Karenanya, mari kita meniatkan dalam persiapan tersebut untuk berbagi
kebahagiaan di hari raya. Hakikat hari raya iedul fitri memang kembali berbuka,
bahkan tidak boleh kita berpuasa, karenanya sungguh wajar jika ada persiapan
untuk menyambut kembalinya kita berbuka dengan sepenuh kegembiraan yang
disyariatkan. Rasulullah SAW bersabda : " Bagi orang yang berpuasa ada dua
kegembiraan, kegembiraan ketika berbuka ( buka puasa dan saat Idul Fitri) dan
kegembiraan saat bertemu Tuhan mereka " ( HR Bukhori &; Muslim).

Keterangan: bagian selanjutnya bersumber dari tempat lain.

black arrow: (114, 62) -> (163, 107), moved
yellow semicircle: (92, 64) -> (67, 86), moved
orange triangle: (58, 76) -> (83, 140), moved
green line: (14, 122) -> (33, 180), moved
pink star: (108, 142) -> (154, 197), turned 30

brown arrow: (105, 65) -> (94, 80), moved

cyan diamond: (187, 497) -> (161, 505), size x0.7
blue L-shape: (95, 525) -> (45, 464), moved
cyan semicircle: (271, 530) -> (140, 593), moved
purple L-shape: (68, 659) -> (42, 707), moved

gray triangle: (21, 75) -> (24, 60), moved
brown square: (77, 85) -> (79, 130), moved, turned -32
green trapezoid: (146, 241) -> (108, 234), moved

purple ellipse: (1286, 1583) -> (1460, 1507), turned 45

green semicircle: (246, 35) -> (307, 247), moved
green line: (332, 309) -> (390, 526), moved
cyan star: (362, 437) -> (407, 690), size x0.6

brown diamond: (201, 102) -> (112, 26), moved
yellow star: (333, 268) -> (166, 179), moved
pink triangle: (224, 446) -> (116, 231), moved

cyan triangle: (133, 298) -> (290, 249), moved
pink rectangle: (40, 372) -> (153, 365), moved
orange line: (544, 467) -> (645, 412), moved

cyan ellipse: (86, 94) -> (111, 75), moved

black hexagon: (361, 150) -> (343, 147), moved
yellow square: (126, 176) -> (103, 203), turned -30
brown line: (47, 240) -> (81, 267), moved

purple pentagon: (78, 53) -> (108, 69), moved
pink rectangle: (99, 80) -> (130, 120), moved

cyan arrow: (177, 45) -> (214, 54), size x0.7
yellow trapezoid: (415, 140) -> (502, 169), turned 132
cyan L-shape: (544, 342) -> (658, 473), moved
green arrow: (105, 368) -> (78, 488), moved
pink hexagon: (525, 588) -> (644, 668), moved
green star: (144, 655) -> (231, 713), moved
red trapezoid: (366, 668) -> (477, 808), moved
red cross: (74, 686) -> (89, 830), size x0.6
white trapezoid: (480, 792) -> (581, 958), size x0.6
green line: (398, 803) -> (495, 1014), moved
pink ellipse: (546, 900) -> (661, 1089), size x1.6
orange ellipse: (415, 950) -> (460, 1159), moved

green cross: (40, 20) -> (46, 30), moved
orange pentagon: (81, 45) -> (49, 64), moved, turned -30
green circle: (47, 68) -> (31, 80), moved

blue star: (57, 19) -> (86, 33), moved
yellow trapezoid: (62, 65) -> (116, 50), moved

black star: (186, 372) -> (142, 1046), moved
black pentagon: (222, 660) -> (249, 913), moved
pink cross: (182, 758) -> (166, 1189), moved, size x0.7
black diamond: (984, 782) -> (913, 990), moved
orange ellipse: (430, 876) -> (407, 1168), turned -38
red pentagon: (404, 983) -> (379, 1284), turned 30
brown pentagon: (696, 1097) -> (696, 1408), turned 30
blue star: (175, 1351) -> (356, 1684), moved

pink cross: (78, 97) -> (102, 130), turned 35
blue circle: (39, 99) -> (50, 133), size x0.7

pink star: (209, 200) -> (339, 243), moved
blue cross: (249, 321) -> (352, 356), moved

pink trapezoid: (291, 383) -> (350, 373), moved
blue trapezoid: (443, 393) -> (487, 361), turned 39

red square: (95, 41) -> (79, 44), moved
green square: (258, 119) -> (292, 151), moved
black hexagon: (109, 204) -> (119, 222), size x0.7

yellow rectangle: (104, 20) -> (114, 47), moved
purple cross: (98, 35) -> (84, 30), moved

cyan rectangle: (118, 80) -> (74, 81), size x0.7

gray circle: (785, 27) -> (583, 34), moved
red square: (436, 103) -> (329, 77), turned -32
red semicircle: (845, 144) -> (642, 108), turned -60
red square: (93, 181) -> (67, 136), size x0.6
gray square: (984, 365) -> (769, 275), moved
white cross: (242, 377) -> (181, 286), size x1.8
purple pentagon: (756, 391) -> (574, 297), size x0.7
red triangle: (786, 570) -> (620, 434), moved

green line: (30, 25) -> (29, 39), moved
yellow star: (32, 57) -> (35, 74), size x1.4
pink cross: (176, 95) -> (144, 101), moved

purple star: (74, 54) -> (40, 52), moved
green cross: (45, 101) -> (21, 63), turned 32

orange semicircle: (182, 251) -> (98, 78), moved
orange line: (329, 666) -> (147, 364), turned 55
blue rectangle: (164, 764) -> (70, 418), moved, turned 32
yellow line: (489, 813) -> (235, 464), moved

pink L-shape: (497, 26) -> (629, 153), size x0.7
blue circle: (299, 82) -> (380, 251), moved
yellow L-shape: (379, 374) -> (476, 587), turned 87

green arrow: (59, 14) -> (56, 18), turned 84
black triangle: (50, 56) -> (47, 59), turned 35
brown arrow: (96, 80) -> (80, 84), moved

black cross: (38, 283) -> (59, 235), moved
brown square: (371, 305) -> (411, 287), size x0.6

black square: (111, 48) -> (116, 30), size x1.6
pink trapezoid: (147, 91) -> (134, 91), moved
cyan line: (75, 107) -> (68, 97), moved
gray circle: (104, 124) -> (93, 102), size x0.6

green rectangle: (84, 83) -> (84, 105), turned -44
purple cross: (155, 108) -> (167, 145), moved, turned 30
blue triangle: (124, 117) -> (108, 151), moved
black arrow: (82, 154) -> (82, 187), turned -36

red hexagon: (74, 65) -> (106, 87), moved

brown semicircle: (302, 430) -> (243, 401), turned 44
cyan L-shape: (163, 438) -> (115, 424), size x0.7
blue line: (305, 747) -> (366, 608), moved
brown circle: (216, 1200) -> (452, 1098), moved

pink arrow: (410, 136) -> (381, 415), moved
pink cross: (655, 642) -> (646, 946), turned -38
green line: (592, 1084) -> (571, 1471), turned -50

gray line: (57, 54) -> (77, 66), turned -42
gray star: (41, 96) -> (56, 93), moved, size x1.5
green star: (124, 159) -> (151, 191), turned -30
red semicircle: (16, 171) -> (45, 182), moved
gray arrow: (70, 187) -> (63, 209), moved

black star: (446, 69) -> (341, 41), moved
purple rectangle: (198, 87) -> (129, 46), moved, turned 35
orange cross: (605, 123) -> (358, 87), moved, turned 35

Kita mempersiapkan banyak hal dengan niatan hari raya memang menjadi
hari untuk makan dan minum. Diriwayatkan bahwa Rasulullah SAW bersabda
tentang hari raya : Itu adalah hari-hari (untuk) makan dan minum. (Fiqh Sunnah :
I/598).
Selain itu, tentu saja kita niatkan semua persiapan di atas dalam rangkan
memuliakan tamu yang akan berkunjung ke rumah kita. Tidak setiap hari mereka
berkunjung, apalagi dalam suasana yang bahagia semacam ini. Tentu akan sangat
indah jika ada hidangan yang disiapkan untuk tamu yang mulia. Sebagai wujud
kesempurnaan iman kita. Insya Allah.
Rasulullah SAW bersabda : “Barang siapa yang beriman pada Allah dan hari
akhir maka hendaklah dia memuliakan tamunya.” (HR. Bukhari).